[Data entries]
BEGIN

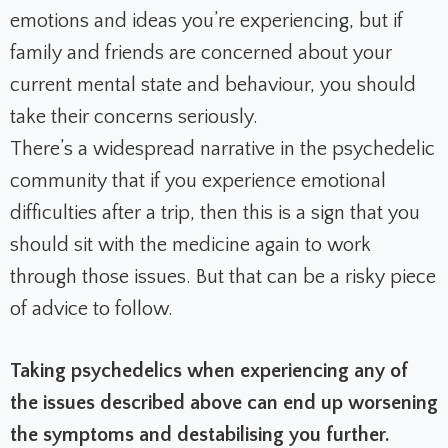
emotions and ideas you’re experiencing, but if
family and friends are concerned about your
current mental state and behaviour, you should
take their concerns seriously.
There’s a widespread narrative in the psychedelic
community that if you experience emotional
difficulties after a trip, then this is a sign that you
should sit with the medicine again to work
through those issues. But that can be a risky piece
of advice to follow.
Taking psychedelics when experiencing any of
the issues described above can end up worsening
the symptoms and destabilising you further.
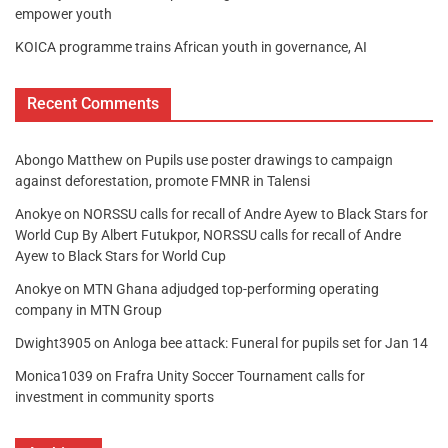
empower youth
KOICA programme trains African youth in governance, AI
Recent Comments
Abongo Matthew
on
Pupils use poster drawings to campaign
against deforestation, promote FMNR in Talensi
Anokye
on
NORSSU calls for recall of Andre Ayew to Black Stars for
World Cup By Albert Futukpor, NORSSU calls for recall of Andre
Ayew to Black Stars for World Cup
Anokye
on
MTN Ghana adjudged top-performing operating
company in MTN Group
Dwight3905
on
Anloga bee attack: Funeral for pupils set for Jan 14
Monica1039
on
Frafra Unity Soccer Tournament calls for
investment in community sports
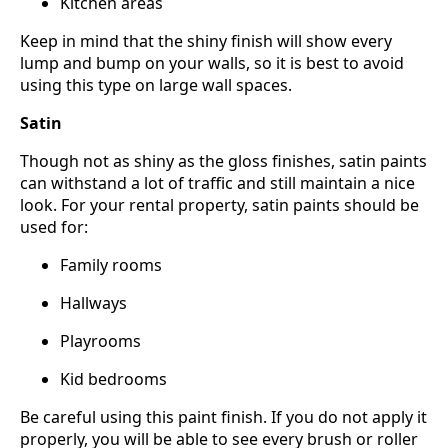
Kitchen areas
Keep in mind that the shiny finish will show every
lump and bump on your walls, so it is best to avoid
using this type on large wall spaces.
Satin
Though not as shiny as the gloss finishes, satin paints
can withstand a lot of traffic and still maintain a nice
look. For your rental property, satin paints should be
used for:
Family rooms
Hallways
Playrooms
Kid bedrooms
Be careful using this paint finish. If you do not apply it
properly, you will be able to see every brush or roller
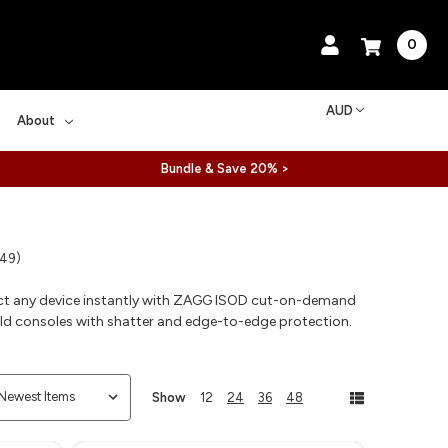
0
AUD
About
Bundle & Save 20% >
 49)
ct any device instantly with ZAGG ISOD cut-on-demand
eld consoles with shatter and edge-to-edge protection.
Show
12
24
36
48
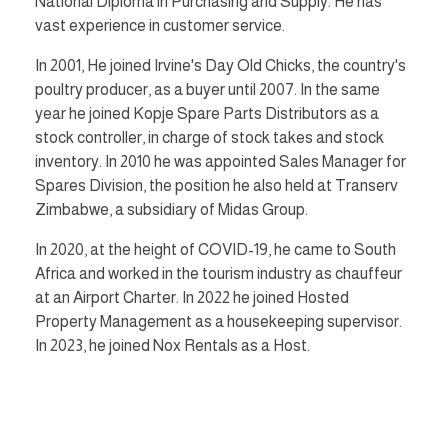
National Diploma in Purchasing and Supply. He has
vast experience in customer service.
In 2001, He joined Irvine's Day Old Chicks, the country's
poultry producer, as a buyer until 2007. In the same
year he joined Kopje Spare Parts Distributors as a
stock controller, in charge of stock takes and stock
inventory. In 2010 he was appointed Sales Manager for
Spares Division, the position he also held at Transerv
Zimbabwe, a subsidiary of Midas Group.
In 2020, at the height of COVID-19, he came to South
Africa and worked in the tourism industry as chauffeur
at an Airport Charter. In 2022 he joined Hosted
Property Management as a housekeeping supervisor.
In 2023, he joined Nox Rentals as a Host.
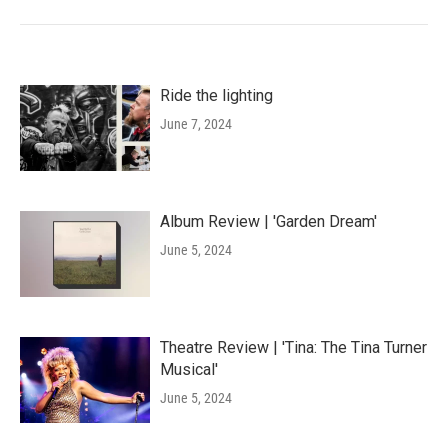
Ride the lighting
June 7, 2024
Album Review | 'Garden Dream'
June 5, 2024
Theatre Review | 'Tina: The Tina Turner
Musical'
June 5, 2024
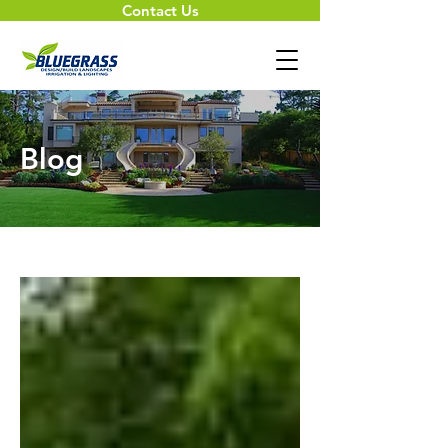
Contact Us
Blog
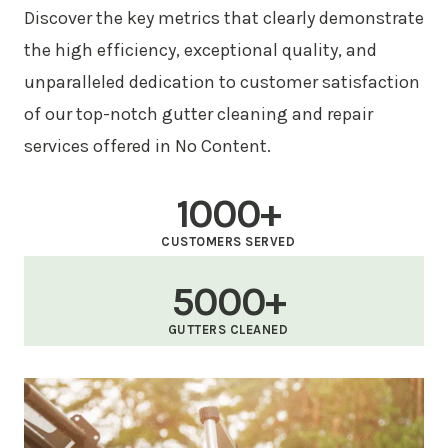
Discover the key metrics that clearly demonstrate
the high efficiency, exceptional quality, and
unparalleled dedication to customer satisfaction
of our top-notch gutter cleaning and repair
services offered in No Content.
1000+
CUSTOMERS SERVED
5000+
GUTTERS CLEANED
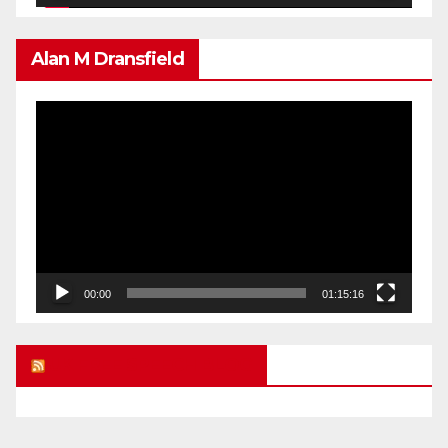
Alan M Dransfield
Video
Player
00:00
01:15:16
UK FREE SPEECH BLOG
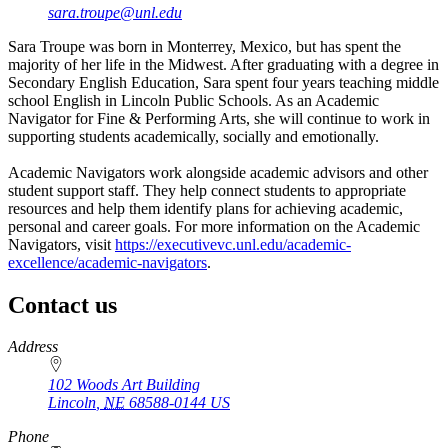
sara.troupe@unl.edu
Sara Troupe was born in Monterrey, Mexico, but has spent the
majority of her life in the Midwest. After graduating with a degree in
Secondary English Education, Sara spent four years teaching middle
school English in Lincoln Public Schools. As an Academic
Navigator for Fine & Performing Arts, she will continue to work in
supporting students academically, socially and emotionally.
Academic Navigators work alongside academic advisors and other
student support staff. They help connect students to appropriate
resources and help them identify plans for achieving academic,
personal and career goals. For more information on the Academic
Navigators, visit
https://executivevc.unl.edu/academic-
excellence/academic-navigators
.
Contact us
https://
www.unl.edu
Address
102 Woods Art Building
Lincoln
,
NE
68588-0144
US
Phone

END

## Exercise objective
Starting with the first line of the data above and ending with the line containing "community that if you experience emotional", please restate every line exactly, leaving images out.

## Result of the task
emotions and ideas you’re experiencing, but if
family and friends are concerned about your
current mental state and behaviour, you should
take their concerns seriously.
There’s a widespread narrative in the psychedelic
community that if you experience emotional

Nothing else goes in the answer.